After a couple of explanatory messages, you'll be prompted for the number of tracks to export and a base file-name: the tool will use this plus an automatically incremented number for the file-names. The script will then run by enabling solo on the selected Track, exporting the file, disabling solo, moving to the next track down and repeating this process the number of times required.
You'll find information this month concerning Cubase and Tiger compatibility in both Apple Notes (starting page 278) and the 'Tiger for Musicians' article (starting page 136). Generally speaking, the latest version of Cubase seems to work fairly well with Tiger, but one Cubase and Tiger problem not mentioned in the other articles is an issue with the installer for Cubase SE/LE v1.0.7, which basically doesn't work.
Steinberg are preparing an update and recommend that SE users contact their local Steinberg distributor, while LE users should contact the distributor of the hardware device they bought that had Cubase LE as part of the bundle. Otherwise, SE/LE 1.0.7 users should make sure to install their software before upgrading to Tiger, if possible. Interestingly, anyone who received Cubase SE v1.0.6 as part of Steinberg's Studio Case bundle should have no problem installing this software under Mac OS 10.4.

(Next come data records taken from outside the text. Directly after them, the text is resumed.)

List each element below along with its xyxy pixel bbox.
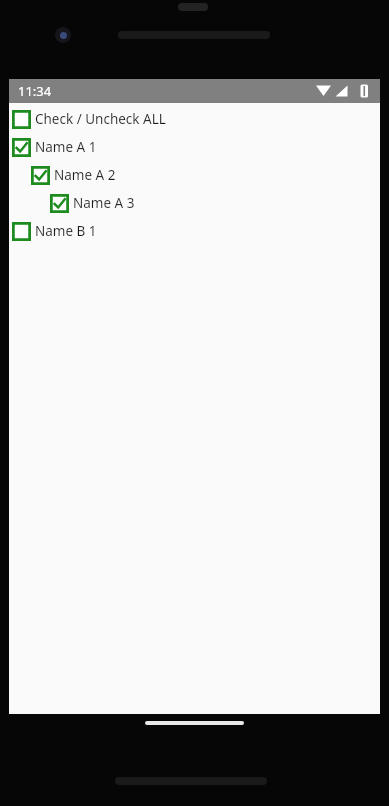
button[interactable]: Unchecked bbox=[9, 105, 380, 133]
button[interactable]: Unchecked bbox=[12, 110, 31, 129]
button[interactable]: Checked bbox=[9, 133, 380, 161]
button[interactable]: Unchecked bbox=[9, 217, 380, 245]
button[interactable]: Checked bbox=[12, 138, 31, 157]
button[interactable]: Checked bbox=[9, 161, 380, 189]
button[interactable]: Unchecked bbox=[12, 222, 31, 241]
staticText: Name A 2 bbox=[54, 166, 116, 184]
staticText: Name A 1 bbox=[35, 138, 97, 156]
button[interactable]: Checked bbox=[31, 166, 50, 185]
staticText: Name B 1 bbox=[35, 222, 97, 240]
staticText: Name A 3 bbox=[73, 194, 135, 212]
staticText: Check / Uncheck ALL bbox=[35, 110, 166, 128]
staticText: 11:34 bbox=[18, 82, 52, 100]
button[interactable]: Checked bbox=[9, 189, 380, 217]
button[interactable]: Checked bbox=[50, 194, 69, 213]
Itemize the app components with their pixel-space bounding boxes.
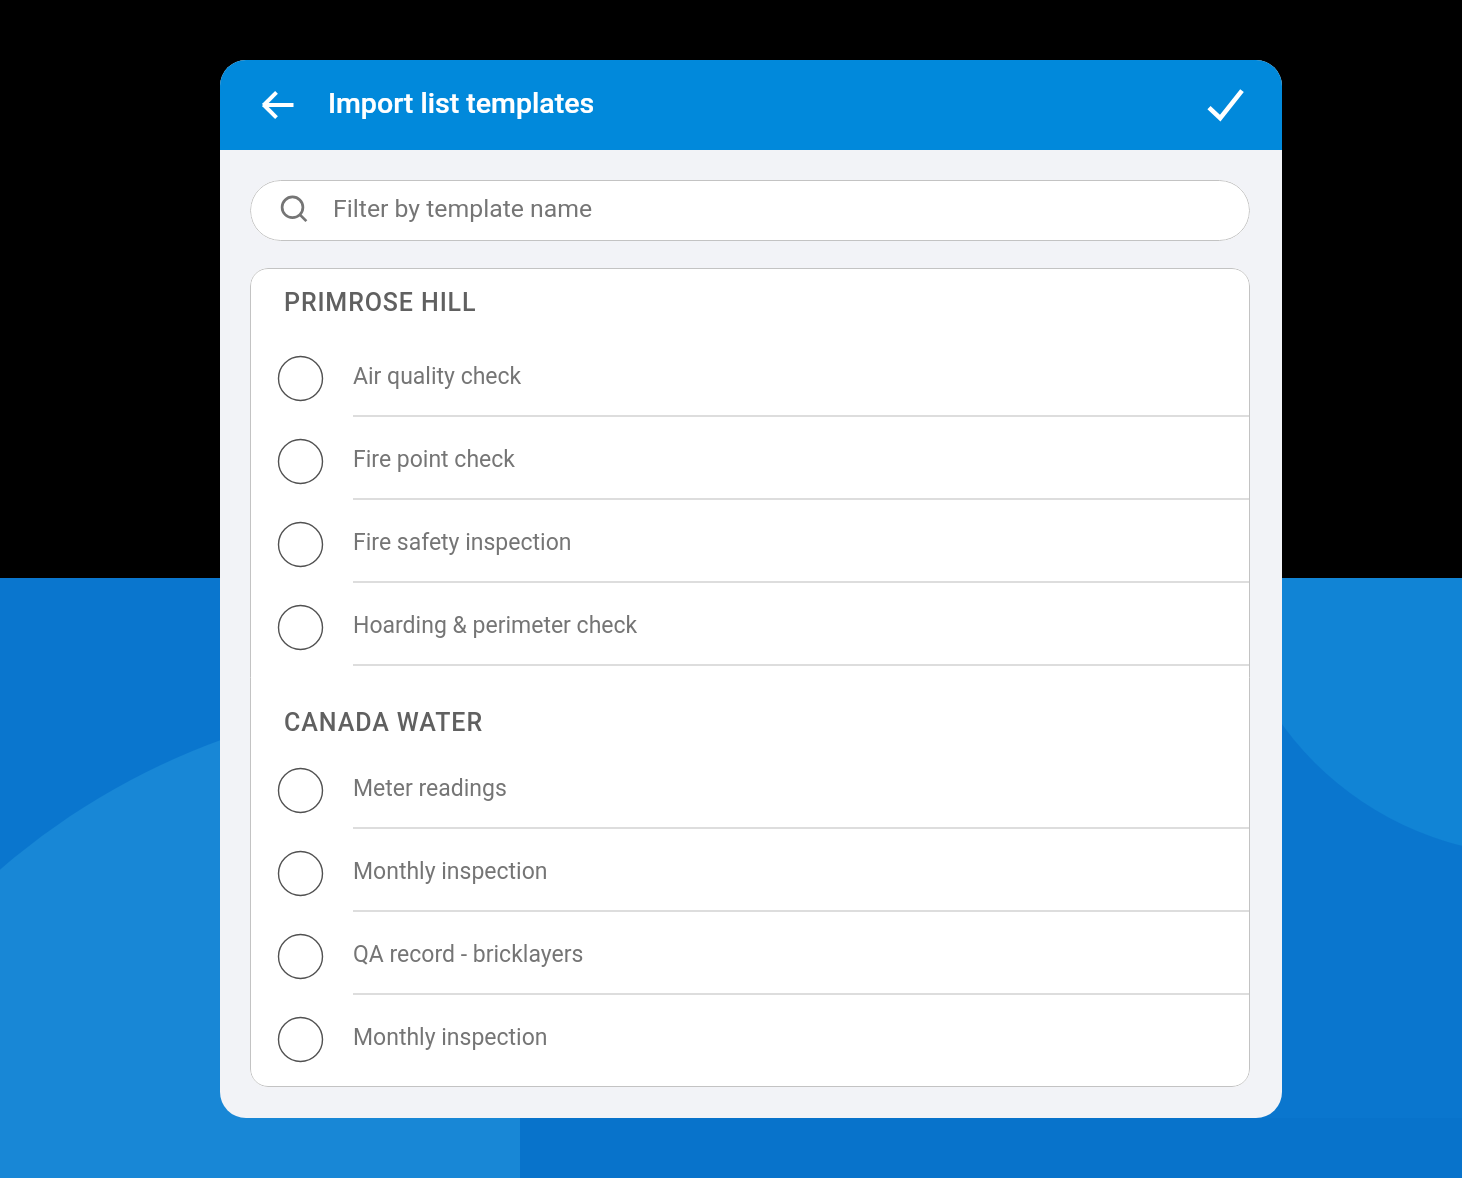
staticText: Fire point check <box>353 446 515 473</box>
button[interactable]: Fire point check <box>250 420 1250 503</box>
staticText: Filter by template name <box>333 194 593 223</box>
staticText: Import list templates <box>328 87 595 120</box>
button[interactable]: Fire safety inspection <box>250 503 1250 586</box>
button[interactable]: Monthly inspection <box>250 832 1250 915</box>
staticText: QA record - bricklayers <box>353 941 584 968</box>
staticText: Meter readings <box>353 775 507 802</box>
button[interactable]: Meter readings <box>250 749 1250 832</box>
staticText: Monthly inspection <box>353 1024 548 1051</box>
button[interactable]: Back <box>242 69 314 141</box>
staticText: CANADA WATER <box>284 708 483 737</box>
staticText: PRIMROSE HILL <box>284 288 477 317</box>
button[interactable]: Hoarding & perimeter check <box>250 586 1250 669</box>
staticText: Monthly inspection <box>353 858 548 885</box>
button[interactable]: Filter by template name <box>250 180 1250 241</box>
button[interactable]: Air quality check <box>250 337 1250 420</box>
staticText: Fire safety inspection <box>353 529 572 556</box>
staticText: Hoarding & perimeter check <box>353 612 638 639</box>
button[interactable]: Confirm <box>1189 69 1261 141</box>
button[interactable]: QA record - bricklayers <box>250 915 1250 998</box>
button[interactable]: Monthly inspection <box>250 998 1250 1081</box>
staticText: Air quality check <box>353 363 522 390</box>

Although Cubase has a macro facility for creating Key Commands that are made up from a sequence of individual Key Commands, this feature is unfortunately too basic at the moment to allow something like the Unattended Export Tool to work: there's no option for user interaction, or the ability to wait for one process to finish before issuing the next command. However, by using a separate, more generic utility that can issue user-interface commands to applications running on your system, such as Cubase, and that provides a certain amount of programmable logic, you can create more elaborate macros than Cubase would otherwise allow.
This concept isn't new, of course. Users have been creating custom Key Commands and sequences of commands for many years with utilities such as Quickeys, which allow you to either record or program a sequence of events and play them back via a keyboard shortcut. Quickeys (www.quickeys.com) is now sold through Startly Technologies and is available for both Mac OS X (including a new, Tiger-compatible version) and Windows, priced at $99 for a single-user license that can be purchased online. A cheaper alternative Mac OS X users might like to check out is Script Software's iKey (www.scriptsoftware.com/ikey), and the application used to create the SX Unattended Audio Export Tool is MJT Net's Windows-only Macro Scheduler (www.mjtnet.com). The latter enables you to record and edit scripts using a scripting language, rather than graphical building-block elements like more user-friendly utilities such as Quickeys and iKey. However, while it takes a little more time and programming experience to learn, Macro Scheduler is a powerful way to automate workflows in Cubase.
Macro Scheduler is available in both a Standard and a Pro version, which you can purchase online from MJT Net's website for $75 and $175 respectively. The Pro version allows you to compile your script into a stand-alone application, which is great if you want to run scripts without Macro Scheduler installed and share your scripts with other users.